Published March 31, 2010
By Steve McGaughey, Beckman Institute Writer
Kiel Christianson
Kiel Christianson

Christianson Studies How We Interpret, and Misinterpret, Language

While Anna dressed the baby spit up on the bed.

The mind befuddles at the above sentence, used frequently by Beckman Institute faculty member Kiel Christianson in linguistics experiments. Read it again and try to figure out what happened. Did Anna dress the baby? Did the baby spit up on the bed?

Usually, more than half of test subjects in Christianson’s experiment say yes to both questions. However, by inserting a comma between “dressed” and “the” in that sentence to make it easier to parse, then the number of responders who say Anna dressed the baby are almost nil.

Those responses get to the heart of Christianson’s research, which seeks to understand how people integrate various information sources to interpret, and sometimes misinterpret, written and spoken language. A member of Beckman’s Cognitive Science group, Christianson’s perspective on language processing deviates from traditional thinking in the field in that he believes the brain sometimes takes a “good enough” approach to language comprehension.

Christianson said his use of the term “good enough” doesn’t mean sloppy or lazy.

“It means that once a certain level of interpretation that seems plausible is reached, there may be a disconnect between the interpretive processes and the more linguistic processes of building a grammatical structure,” he said. “All that might still go on, but by that time the interpretation has moved on because you have gotten to a level where everything seemed to make sense and any revision would be too costly for what it is you want to be doing with language.”

Christianson, who is director of the Educational Psychology Psycholinguistics Laboratory at Beckman and an Associate Professor of Educational Psychology at Illinois, says his research deals with the way that we interpret and comprehend language, either spoken or written, in real time.

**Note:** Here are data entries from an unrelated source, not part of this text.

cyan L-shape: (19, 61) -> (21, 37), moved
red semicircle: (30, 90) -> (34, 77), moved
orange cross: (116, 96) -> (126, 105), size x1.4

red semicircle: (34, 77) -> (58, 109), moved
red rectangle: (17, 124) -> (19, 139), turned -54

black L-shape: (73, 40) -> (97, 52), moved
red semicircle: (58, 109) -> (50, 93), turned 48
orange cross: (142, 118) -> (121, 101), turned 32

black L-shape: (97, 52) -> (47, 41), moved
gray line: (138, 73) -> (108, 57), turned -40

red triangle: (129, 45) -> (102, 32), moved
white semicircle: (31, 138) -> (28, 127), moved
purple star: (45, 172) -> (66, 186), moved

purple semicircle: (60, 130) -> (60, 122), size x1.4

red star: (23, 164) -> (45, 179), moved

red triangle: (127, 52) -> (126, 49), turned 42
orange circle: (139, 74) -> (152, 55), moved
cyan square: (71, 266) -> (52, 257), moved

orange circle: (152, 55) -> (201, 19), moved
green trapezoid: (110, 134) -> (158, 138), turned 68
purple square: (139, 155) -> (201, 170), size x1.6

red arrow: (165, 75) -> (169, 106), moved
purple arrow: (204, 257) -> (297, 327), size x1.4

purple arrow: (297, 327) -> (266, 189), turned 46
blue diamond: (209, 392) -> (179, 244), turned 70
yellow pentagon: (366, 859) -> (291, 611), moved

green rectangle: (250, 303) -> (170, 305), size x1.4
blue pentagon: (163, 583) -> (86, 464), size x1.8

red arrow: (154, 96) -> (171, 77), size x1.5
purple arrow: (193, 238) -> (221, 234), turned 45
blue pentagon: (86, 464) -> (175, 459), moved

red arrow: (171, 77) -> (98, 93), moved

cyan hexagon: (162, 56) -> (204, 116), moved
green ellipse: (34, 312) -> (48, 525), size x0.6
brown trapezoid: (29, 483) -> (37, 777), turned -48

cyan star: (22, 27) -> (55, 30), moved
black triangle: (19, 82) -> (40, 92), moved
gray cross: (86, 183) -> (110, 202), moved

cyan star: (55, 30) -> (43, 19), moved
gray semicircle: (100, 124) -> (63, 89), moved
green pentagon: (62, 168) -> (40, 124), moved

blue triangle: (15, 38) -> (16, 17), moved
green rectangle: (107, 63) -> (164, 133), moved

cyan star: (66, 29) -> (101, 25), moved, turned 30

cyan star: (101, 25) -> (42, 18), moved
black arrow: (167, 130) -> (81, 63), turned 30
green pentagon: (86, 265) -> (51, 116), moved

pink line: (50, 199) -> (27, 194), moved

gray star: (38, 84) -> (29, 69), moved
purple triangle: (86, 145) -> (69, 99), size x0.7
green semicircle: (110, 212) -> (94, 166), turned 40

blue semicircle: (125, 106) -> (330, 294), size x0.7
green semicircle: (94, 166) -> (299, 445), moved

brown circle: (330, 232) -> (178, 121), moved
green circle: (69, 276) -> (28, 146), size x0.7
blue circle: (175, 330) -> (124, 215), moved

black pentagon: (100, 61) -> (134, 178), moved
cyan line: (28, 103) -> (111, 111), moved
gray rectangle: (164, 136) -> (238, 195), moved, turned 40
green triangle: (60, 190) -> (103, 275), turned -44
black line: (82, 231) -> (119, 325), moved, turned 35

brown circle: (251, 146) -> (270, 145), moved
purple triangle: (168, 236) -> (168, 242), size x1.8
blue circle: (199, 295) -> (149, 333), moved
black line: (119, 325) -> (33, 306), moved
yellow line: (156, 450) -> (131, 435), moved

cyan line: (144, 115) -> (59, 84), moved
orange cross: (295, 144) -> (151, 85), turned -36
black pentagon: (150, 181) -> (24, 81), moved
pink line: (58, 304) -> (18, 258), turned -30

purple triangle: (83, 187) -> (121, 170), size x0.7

“The cornerstone of what I am interested in is how we go from the input that decades of psycholinguistic work has suggested is processed pretty quickly and very well, how we go from a mental representation of that linguistic input, to not only comprehending language but how we interpret it within the context of everything we know about the world,” he said.

Christianson said that previous work has shown that when people are reading they usually take about a fifth of a second to extract enough information to recognize a word.

“One of my questions is related to this good enough idea: how much information is enough information, what is the critical information we need to recognize a word,” he said. “Traditionally speaking it has been considered that the true linguistic processing of the sound, the syntax, the morphology, is automatic and cost free in terms of processing; it just happens.